In other words, as a commentator on NPR’s Morning Edition put it (I’m paraphrasing here, as the transcript is not yet available online), “Ford got caught selling gas guzzlers during a time when gas prices went very high.”
I have to confess that I am somewhat baffled by the implication that Ford (and GM, which is already going through the same sort of problems) had no way of knowing that gas prices might be going up. Aside from pundits cloistered inside the walls of the American Enterprise Institute and the mentally insane (what’s the difference, realy), I am not aware of anyone who thinks that long-term, oil prices are going anywhere but up. Nonetheless, Ford found the short-term sugar-high of profits made from selling 6mpg Excursions and F-350′s irresistable.
At the same time, it is hard to argue that there has not been a clear demand among the car-buying public in the US for giant 4-wheel drive land-yachts, and I imagine that if Ford had not been busily churning them out, some other company would have stepped in to fill the gap.

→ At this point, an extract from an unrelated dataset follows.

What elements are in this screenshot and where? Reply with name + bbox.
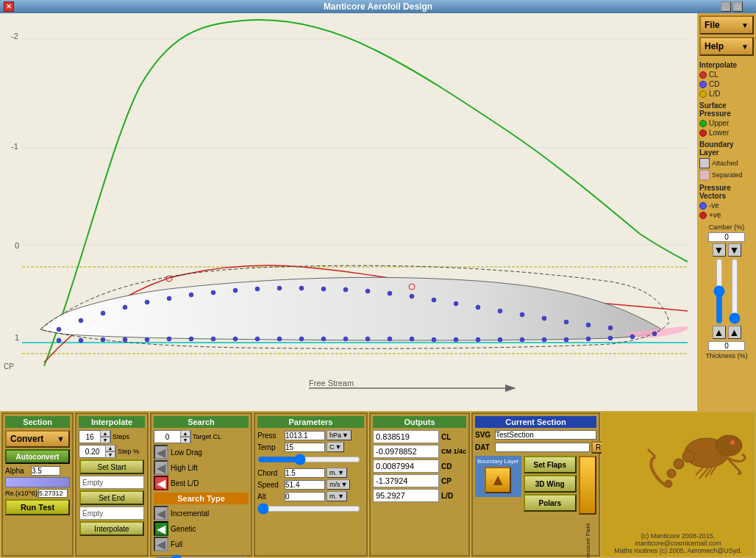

It is unclear who is to blame in this situation—the companies that have spent the last 5 years cranking out huge SUVs and pick-ups, or the people that have lined up to buy them. As usual in cases such as this one, there seems to be plenty of blame to go around. Unfortunately for a large chunk of Ford employees and the communities that will most assuredly be deeply affected by those employees’ impending joblessness, there seems to be little analysis in the press beyond the immediate situation.